DATA FOR THIS TASK:
========================================

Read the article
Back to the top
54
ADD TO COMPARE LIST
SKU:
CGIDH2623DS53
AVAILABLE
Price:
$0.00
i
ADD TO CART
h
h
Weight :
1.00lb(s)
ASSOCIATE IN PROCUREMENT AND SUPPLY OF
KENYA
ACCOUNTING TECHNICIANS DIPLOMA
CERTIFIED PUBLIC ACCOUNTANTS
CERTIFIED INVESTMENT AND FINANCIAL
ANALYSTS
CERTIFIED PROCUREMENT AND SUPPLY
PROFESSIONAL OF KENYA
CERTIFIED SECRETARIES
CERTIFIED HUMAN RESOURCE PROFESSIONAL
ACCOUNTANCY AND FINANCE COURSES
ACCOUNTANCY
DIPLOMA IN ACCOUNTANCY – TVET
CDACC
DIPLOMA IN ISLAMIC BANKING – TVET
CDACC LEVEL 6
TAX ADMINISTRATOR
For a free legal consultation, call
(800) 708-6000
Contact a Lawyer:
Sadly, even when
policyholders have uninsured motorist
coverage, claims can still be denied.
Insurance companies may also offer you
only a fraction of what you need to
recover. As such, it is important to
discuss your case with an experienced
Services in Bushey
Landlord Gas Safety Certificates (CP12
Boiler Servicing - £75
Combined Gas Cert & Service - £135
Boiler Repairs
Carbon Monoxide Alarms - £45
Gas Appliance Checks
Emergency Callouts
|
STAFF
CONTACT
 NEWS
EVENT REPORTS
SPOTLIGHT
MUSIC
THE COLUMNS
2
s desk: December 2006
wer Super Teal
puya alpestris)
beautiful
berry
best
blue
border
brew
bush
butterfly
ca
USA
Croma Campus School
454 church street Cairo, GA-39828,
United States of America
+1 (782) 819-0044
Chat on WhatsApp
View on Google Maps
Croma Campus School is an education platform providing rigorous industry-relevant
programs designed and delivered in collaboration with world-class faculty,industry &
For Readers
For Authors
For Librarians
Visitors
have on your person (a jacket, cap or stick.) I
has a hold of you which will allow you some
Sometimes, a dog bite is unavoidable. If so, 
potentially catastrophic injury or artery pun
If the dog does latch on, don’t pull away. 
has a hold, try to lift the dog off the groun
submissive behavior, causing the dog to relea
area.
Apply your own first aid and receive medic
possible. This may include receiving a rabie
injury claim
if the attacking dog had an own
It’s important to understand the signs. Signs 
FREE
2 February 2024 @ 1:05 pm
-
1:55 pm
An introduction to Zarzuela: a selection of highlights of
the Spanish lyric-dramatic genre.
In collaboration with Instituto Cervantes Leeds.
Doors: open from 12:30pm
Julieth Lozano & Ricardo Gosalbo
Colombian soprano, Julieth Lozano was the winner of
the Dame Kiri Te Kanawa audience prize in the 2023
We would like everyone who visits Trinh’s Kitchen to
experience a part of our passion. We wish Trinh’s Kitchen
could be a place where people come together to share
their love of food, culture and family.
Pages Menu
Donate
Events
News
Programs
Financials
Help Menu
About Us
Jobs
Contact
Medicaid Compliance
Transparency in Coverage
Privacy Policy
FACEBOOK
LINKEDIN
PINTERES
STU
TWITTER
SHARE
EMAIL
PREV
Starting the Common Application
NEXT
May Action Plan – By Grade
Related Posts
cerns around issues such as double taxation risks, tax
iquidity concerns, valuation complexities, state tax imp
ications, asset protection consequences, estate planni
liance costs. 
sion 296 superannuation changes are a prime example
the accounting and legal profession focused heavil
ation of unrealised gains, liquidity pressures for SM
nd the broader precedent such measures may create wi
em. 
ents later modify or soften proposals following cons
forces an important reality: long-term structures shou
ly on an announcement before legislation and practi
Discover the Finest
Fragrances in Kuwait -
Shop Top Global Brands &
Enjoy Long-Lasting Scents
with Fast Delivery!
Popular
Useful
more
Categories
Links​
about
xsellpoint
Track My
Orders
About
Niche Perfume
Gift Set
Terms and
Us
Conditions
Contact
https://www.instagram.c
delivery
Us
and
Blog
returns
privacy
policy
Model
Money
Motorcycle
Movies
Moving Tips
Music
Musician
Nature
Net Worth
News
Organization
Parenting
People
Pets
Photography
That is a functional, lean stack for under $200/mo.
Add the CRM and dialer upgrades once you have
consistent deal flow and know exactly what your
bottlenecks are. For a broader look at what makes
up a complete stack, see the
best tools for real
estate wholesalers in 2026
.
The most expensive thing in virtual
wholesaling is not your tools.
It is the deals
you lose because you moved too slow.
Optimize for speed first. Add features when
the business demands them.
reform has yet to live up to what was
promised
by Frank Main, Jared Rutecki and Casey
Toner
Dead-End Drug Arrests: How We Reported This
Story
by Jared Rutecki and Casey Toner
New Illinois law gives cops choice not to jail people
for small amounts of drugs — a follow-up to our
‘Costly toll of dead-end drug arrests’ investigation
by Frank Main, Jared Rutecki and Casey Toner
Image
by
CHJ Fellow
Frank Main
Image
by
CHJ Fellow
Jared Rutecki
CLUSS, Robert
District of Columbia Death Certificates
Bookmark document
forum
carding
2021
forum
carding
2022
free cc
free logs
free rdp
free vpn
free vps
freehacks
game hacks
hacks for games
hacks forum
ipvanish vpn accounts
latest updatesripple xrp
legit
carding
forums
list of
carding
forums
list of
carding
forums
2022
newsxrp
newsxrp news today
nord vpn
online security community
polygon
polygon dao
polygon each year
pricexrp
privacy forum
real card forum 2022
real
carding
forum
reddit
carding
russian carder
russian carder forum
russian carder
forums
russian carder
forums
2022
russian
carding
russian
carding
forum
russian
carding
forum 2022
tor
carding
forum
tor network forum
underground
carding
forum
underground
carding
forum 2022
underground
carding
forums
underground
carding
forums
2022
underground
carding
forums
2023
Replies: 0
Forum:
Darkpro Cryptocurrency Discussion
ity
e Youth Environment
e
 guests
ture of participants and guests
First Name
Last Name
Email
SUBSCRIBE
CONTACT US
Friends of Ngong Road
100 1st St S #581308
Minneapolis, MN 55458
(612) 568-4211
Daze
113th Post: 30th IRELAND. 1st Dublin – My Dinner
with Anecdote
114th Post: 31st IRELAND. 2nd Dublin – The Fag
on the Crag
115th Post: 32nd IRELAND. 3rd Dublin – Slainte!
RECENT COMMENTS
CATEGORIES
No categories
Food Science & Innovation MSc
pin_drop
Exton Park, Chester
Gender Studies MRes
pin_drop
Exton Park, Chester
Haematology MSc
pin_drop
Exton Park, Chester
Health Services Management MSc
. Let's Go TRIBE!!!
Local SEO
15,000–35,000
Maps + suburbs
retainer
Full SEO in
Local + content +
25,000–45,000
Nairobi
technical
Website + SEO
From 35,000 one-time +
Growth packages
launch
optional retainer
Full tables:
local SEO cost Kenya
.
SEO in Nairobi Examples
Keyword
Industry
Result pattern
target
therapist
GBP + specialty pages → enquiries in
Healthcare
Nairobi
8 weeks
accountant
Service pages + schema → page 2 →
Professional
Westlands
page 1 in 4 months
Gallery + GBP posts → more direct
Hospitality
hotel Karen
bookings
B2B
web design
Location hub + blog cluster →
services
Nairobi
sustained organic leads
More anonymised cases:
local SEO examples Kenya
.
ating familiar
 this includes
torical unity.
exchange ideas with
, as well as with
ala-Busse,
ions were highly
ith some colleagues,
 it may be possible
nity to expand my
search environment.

========================================

PROBLEM:
Would you restate the material above word for word?

PROBLEM SOLUTION:
Read the article
Back to the top
54
ADD TO COMPARE LIST
SKU:
CGIDH2623DS53
AVAILABLE
Price:
$0.00
i
ADD TO CART
h
h
Weight :
1.00lb(s)
ASSOCIATE IN PROCUREMENT AND SUPPLY OF
KENYA
ACCOUNTING TECHNICIANS DIPLOMA
CERTIFIED PUBLIC ACCOUNTANTS
CERTIFIED INVESTMENT AND FINANCIAL
ANALYSTS
CERTIFIED PROCUREMENT AND SUPPLY
PROFESSIONAL OF KENYA
CERTIFIED SECRETARIES
CERTIFIED HUMAN RESOURCE PROFESSIONAL
ACCOUNTANCY AND FINANCE COURSES
ACCOUNTANCY
DIPLOMA IN ACCOUNTANCY – TVET
CDACC
DIPLOMA IN ISLAMIC BANKING – TVET
CDACC LEVEL 6
TAX ADMINISTRATOR
For a free legal consultation, call
(800) 708-6000
Contact a Lawyer:
Sadly, even when
policyholders have uninsured motorist
coverage, claims can still be denied.
Insurance companies may also offer you
only a fraction of what you need to
recover. As such, it is important to
discuss your case with an experienced
Services in Bushey
Landlord Gas Safety Certificates (CP12
Boiler Servicing - £75
Combined Gas Cert & Service - £135
Boiler Repairs
Carbon Monoxide Alarms - £45
Gas Appliance Checks
Emergency Callouts
|
STAFF
CONTACT
 NEWS
EVENT REPORTS
SPOTLIGHT
MUSIC
THE COLUMNS
2
s desk: December 2006
wer Super Teal
puya alpestris)
beautiful
berry
best
blue
border
brew
bush
butterfly
ca
USA
Croma Campus School
454 church street Cairo, GA-39828,
United States of America
+1 (782) 819-0044
Chat on WhatsApp
View on Google Maps
Croma Campus School is an education platform providing rigorous industry-relevant
programs designed and delivered in collaboration with world-class faculty,industry &
For Readers
For Authors
For Librarians
Visitors
have on your person (a jacket, cap or stick.) I
has a hold of you which will allow you some
Sometimes, a dog bite is unavoidable. If so, 
potentially catastrophic injury or artery pun
If the dog does latch on, don’t pull away. 
has a hold, try to lift the dog off the groun
submissive behavior, causing the dog to relea
area.
Apply your own first aid and receive medic
possible. This may include receiving a rabie
injury claim
if the attacking dog had an own
It’s important to understand the signs. Signs 
FREE
2 February 2024 @ 1:05 pm
-
1:55 pm
An introduction to Zarzuela: a selection of highlights of
the Spanish lyric-dramatic genre.
In collaboration with Instituto Cervantes Leeds.
Doors: open from 12:30pm
Julieth Lozano & Ricardo Gosalbo
Colombian soprano, Julieth Lozano was the winner of
the Dame Kiri Te Kanawa audience prize in the 2023
We would like everyone who visits Trinh’s Kitchen to
experience a part of our passion. We wish Trinh’s Kitchen
could be a place where people come together to share
their love of food, culture and family.
Pages Menu
Donate
Events
News
Programs
Financials
Help Menu
About Us
Jobs
Contact
Medicaid Compliance
Transparency in Coverage
Privacy Policy
FACEBOOK
LINKEDIN
PINTERES
STU
TWITTER
SHARE
EMAIL
PREV
Starting the Common Application
NEXT
May Action Plan – By Grade
Related Posts
cerns around issues such as double taxation risks, tax
iquidity concerns, valuation complexities, state tax imp
ications, asset protection consequences, estate planni
liance costs. 
sion 296 superannuation changes are a prime example
the accounting and legal profession focused heavil
ation of unrealised gains, liquidity pressures for SM
nd the broader precedent such measures may create wi
em. 
ents later modify or soften proposals following cons
forces an important reality: long-term structures shou
ly on an announcement before legislation and practi
Discover the Finest
Fragrances in Kuwait -
Shop Top Global Brands &
Enjoy Long-Lasting Scents
with Fast Delivery!
Popular
Useful
more
Categories
Links​
about
xsellpoint
Track My
Orders
About
Niche Perfume
Gift Set
Terms and
Us
Conditions
Contact
https://www.instagram.c
delivery
Us
and
Blog
returns
privacy
policy
Model
Money
Motorcycle
Movies
Moving Tips
Music
Musician
Nature
Net Worth
News
Organization
Parenting
People
Pets
Photography
That is a functional, lean stack for under $200/mo.
Add the CRM and dialer upgrades once you have
consistent deal flow and know exactly what your
bottlenecks are. For a broader look at what makes
up a complete stack, see the
best tools for real
estate wholesalers in 2026
.
The most expensive thing in virtual
wholesaling is not your tools.
It is the deals
you lose because you moved too slow.
Optimize for speed first. Add features when
the business demands them.
reform has yet to live up to what was
promised
by Frank Main, Jared Rutecki and Casey
Toner
Dead-End Drug Arrests: How We Reported This
Story
by Jared Rutecki and Casey Toner
New Illinois law gives cops choice not to jail people
for small amounts of drugs — a follow-up to our
‘Costly toll of dead-end drug arrests’ investigation
by Frank Main, Jared Rutecki and Casey Toner
Image
by
CHJ Fellow
Frank Main
Image
by
CHJ Fellow
Jared Rutecki
CLUSS, Robert
District of Columbia Death Certificates
Bookmark document
forum
carding
2021
forum
carding
2022
free cc
free logs
free rdp
free vpn
free vps
freehacks
game hacks
hacks for games
hacks forum
ipvanish vpn accounts
latest updatesripple xrp
legit
carding
forums
list of
carding
forums
list of
carding
forums
2022
newsxrp
newsxrp news today
nord vpn
online security community
polygon
polygon dao
polygon each year
pricexrp
privacy forum
real card forum 2022
real
carding
forum
reddit
carding
russian carder
russian carder forum
russian carder
forums
russian carder
forums
2022
russian
carding
russian
carding
forum
russian
carding
forum 2022
tor
carding
forum
tor network forum
underground
carding
forum
underground
carding
forum 2022
underground
carding
forums
underground
carding
forums
2022
underground
carding
forums
2023
Replies: 0
Forum:
Darkpro Cryptocurrency Discussion
ity
e Youth Environment
e
 guests
ture of participants and guests
First Name
Last Name
Email
SUBSCRIBE
CONTACT US
Friends of Ngong Road
100 1st St S #581308
Minneapolis, MN 55458
(612) 568-4211
Daze
113th Post: 30th IRELAND. 1st Dublin – My Dinner
with Anecdote
114th Post: 31st IRELAND. 2nd Dublin – The Fag
on the Crag
115th Post: 32nd IRELAND. 3rd Dublin – Slainte!
RECENT COMMENTS
CATEGORIES
No categories
Food Science & Innovation MSc
pin_drop
Exton Park, Chester
Gender Studies MRes
pin_drop
Exton Park, Chester
Haematology MSc
pin_drop
Exton Park, Chester
Health Services Management MSc
. Let's Go TRIBE!!!
Local SEO
15,000–35,000
Maps + suburbs
retainer
Full SEO in
Local + content +
25,000–45,000
Nairobi
technical
Website + SEO
From 35,000 one-time +
Growth packages
launch
optional retainer
Full tables:
local SEO cost Kenya
.
SEO in Nairobi Examples
Keyword
Industry
Result pattern
target
therapist
GBP + specialty pages → enquiries in
Healthcare
Nairobi
8 weeks
accountant
Service pages + schema → page 2 →
Professional
Westlands
page 1 in 4 months
Gallery + GBP posts → more direct
Hospitality
hotel Karen
bookings
B2B
web design
Location hub + blog cluster →
services
Nairobi
sustained organic leads
More anonymised cases:
local SEO examples Kenya
.
ating familiar
 this includes
torical unity.
exchange ideas with
, as well as with
ala-Busse,
ions were highly
ith some colleagues,
 it may be possible
nity to expand my
search environment.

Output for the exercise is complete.